Main Article Content
The heavy metals are recognized as major threat to the agricultural land. Most of these heavy metals enter in soil due to anthropogenic sources including rapid urbanization, industrialization, excessive use of pesticides, herbicides and fertilizers, mining and smelting activities and electronic wastes etc. The complexity of soil-heavy metal interaction is also increased due to inefficient sewage systems, use of industrial water for irrigation purposes without proper treatment. The translocation of H.M.s from Soil to the vegetative parts and accumulation in vegetative parts of the plants and humans has become an emerging threat to human health. Several physical, chemical, and biological techniques are being practiced for the remediation of heavy metals contaminated soils in Pakistan.

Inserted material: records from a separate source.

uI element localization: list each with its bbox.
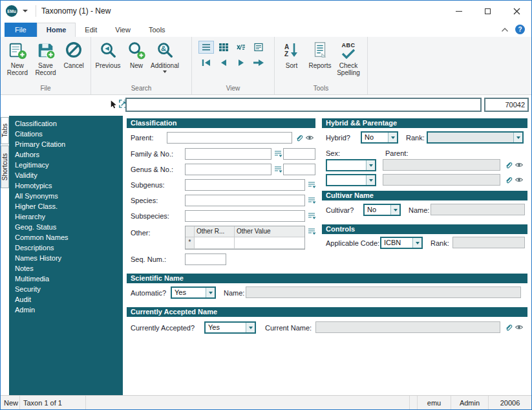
automatic-combo[interactable]: Yes [171, 286, 216, 299]
lookup-list-icon[interactable] [307, 196, 316, 205]
vertical-tab-shortcuts[interactable]: Shortcuts [1, 146, 9, 188]
sidebar-item-higher-class[interactable]: Higher Class. [9, 201, 123, 211]
new-search-button[interactable]: New [122, 38, 151, 69]
sidebar-item-classification[interactable]: Classification [9, 118, 123, 129]
sidebar-item-notes[interactable]: Notes [9, 263, 123, 274]
applicable-code-combo[interactable]: ICBN [380, 237, 423, 249]
sidebar-item-names-history[interactable]: Names History [9, 253, 123, 263]
tab-tools[interactable]: Tools [140, 23, 175, 37]
first-record-button[interactable] [198, 56, 214, 69]
sex-combo-2[interactable] [326, 174, 376, 186]
reports-button[interactable]: Reports [306, 38, 334, 69]
grid-view-button[interactable] [216, 41, 231, 54]
hybrid-parent-field-1[interactable] [383, 159, 500, 171]
contact-sheet-view-button[interactable] [233, 41, 249, 54]
lookup-list-icon[interactable] [307, 211, 316, 221]
species-field[interactable] [185, 195, 305, 206]
sex-combo-1[interactable] [326, 159, 376, 171]
other-values-grid[interactable]: Other R... Other Value * [185, 226, 305, 250]
sidebar-item-audit[interactable]: Audit [9, 294, 123, 305]
lookup-list-icon[interactable] [273, 149, 282, 158]
summary-data-field[interactable] [125, 98, 482, 112]
svg-text:&: & [161, 45, 166, 52]
next-record-button[interactable] [233, 56, 249, 69]
cultivar-name-field[interactable] [431, 204, 525, 215]
sidebar-item-multimedia[interactable]: Multimedia [9, 274, 123, 284]
current-name-field[interactable] [315, 321, 500, 333]
attachment-icon[interactable] [504, 160, 513, 169]
tab-view[interactable]: View [106, 23, 140, 37]
genus-field[interactable] [185, 164, 271, 175]
sidebar-item-homotypics[interactable]: Homotypics [9, 180, 123, 191]
attachment-icon[interactable] [504, 175, 513, 184]
tab-file[interactable]: File [5, 23, 37, 37]
check-spelling-button[interactable]: ABC Check Spelling [334, 38, 363, 76]
controls-rank-label: Rank: [431, 239, 449, 247]
additional-search-button[interactable]: & Additional [151, 38, 179, 73]
sidebar-item-citations[interactable]: Citations [9, 129, 123, 139]
family-number-field[interactable] [283, 148, 315, 160]
sidebar-item-all-synonyms[interactable]: All Synonyms [9, 191, 123, 201]
collapse-ribbon-button[interactable] [501, 27, 509, 32]
sidebar-item-validity[interactable]: Validity [9, 170, 123, 180]
app-logo-icon[interactable]: EMu [6, 5, 17, 17]
previous-search-button[interactable]: Previous [94, 38, 122, 69]
minimize-button[interactable] [444, 1, 473, 21]
tab-home[interactable]: Home [37, 23, 76, 37]
sidebar-item-geog-status[interactable]: Geog. Status [9, 222, 123, 232]
sidebar-item-authors[interactable]: Authors [9, 149, 123, 160]
quick-access-caret-button[interactable] [20, 5, 30, 17]
page-view-button[interactable] [251, 41, 266, 54]
seq-num-field[interactable] [185, 254, 226, 265]
sidebar-item-hierarchy[interactable]: Hierarchy [9, 211, 123, 222]
sort-icon: AZ [281, 40, 302, 61]
currently-accepted-combo[interactable]: Yes [204, 321, 256, 334]
hybrid-combo[interactable]: No [361, 131, 398, 144]
grid-cell[interactable] [235, 237, 304, 249]
genus-number-field[interactable] [283, 164, 315, 175]
help-button[interactable]: ? [515, 25, 525, 34]
eye-icon[interactable] [515, 160, 524, 169]
sidebar-item-legitimacy[interactable]: Legitimacy [9, 160, 123, 170]
eye-icon[interactable] [515, 323, 524, 332]
subgenus-label: Subgenus: [131, 181, 165, 189]
lookup-list-icon[interactable] [307, 180, 316, 189]
subspecies-field[interactable] [185, 210, 305, 222]
lookup-list-icon[interactable] [307, 227, 316, 236]
subgenus-field[interactable] [185, 179, 305, 191]
classification-section-header: Classification [127, 118, 315, 128]
scientific-name-field[interactable] [246, 286, 521, 298]
previous-record-button[interactable] [216, 56, 231, 69]
cultivar-combo[interactable]: No [363, 204, 401, 216]
vertical-tab-tabs[interactable]: Tabs [1, 117, 9, 144]
last-record-button[interactable] [251, 56, 266, 69]
family-field[interactable] [185, 148, 271, 160]
sidebar-item-common-names[interactable]: Common Names [9, 232, 123, 243]
chevron-down-icon [163, 70, 167, 73]
controls-rank-field[interactable] [452, 237, 525, 248]
sort-button[interactable]: AZ Sort [277, 38, 306, 69]
group-label-search: Search [94, 84, 189, 94]
grid-cell[interactable] [195, 237, 235, 249]
hybrid-rank-combo[interactable] [427, 131, 524, 144]
new-record-button[interactable]: New Record [3, 38, 32, 76]
pointer-icon[interactable] [109, 100, 118, 109]
eye-icon[interactable] [515, 175, 524, 184]
attachment-icon[interactable] [295, 133, 304, 142]
cancel-button[interactable]: Cancel [59, 38, 88, 69]
close-button[interactable] [502, 1, 531, 21]
list-view-button[interactable] [198, 41, 214, 54]
sidebar-item-security[interactable]: Security [9, 284, 123, 294]
hybrid-parent-field-2[interactable] [383, 174, 500, 186]
sidebar-item-primary-citation[interactable]: Primary Citation [9, 139, 123, 149]
sidebar-item-descriptions[interactable]: Descriptions [9, 243, 123, 253]
lookup-list-icon[interactable] [273, 165, 282, 174]
parent-field[interactable] [167, 132, 292, 144]
attachment-icon[interactable] [504, 323, 513, 332]
save-record-button[interactable]: Save Record [32, 38, 60, 76]
maximize-button[interactable] [473, 1, 502, 21]
new-record-icon [7, 40, 28, 61]
tab-edit[interactable]: Edit [76, 23, 106, 37]
eye-icon[interactable] [305, 133, 314, 142]
sidebar-item-admin[interactable]: Admin [9, 305, 123, 315]
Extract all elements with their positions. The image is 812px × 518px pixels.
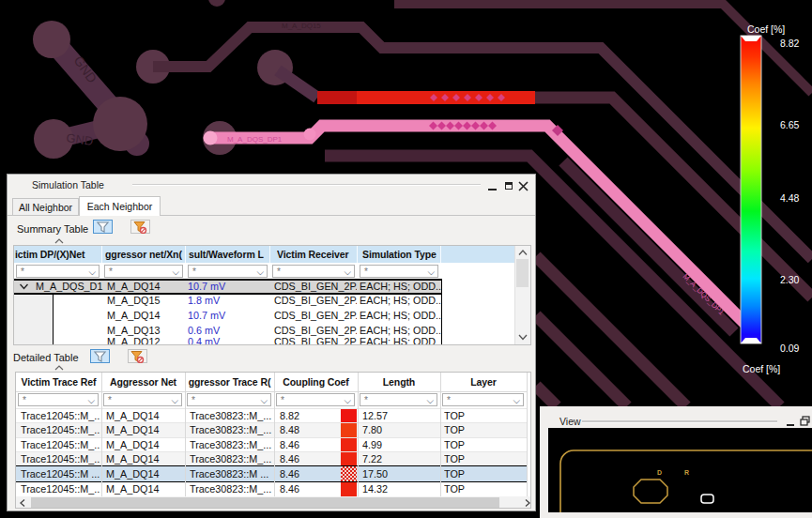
svg-text:8.82: 8.82 [780,38,800,49]
svg-text:Coef [%]: Coef [%] [747,23,785,35]
svg-text:Coef [%]: Coef [%] [743,363,780,374]
svg-text:6.65: 6.65 [780,119,800,130]
svg-text:M_A_DQS_DP1: M_A_DQS_DP1 [227,135,283,144]
svg-text:D: D [657,469,662,476]
svg-text:R: R [684,469,689,476]
svg-text:4.48: 4.48 [780,192,800,204]
svg-text:2.30: 2.30 [780,274,800,285]
svg-text:M_A_DQ15: M_A_DQ15 [282,22,321,30]
svg-text:0.09: 0.09 [780,343,800,354]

However, in developing countries like Pakistan, high costs of equipment, energy supply, operation and maintenance limits their applicability and sustainability. On the other hand, Phytoremediation is a cost-effective technique which relies on solar energy to boost up the process with minimum technical, operational and maintenance cost. Finally, the disposal of contaminated plants used in Phytoremediation can be achieved through different procedures like incineration, compacting, pyrolysis, leaching depending upon the availability of resources and type of plants. The cost-benefit analysis reveals that cost highly varies depending upon a number of factors and the minimum estimated cost ranging from $10-35. The hyperaccumulator plants provide a reasonable solution for heavy metal contaminated lands with less cost and limitations as compared to the other techniques.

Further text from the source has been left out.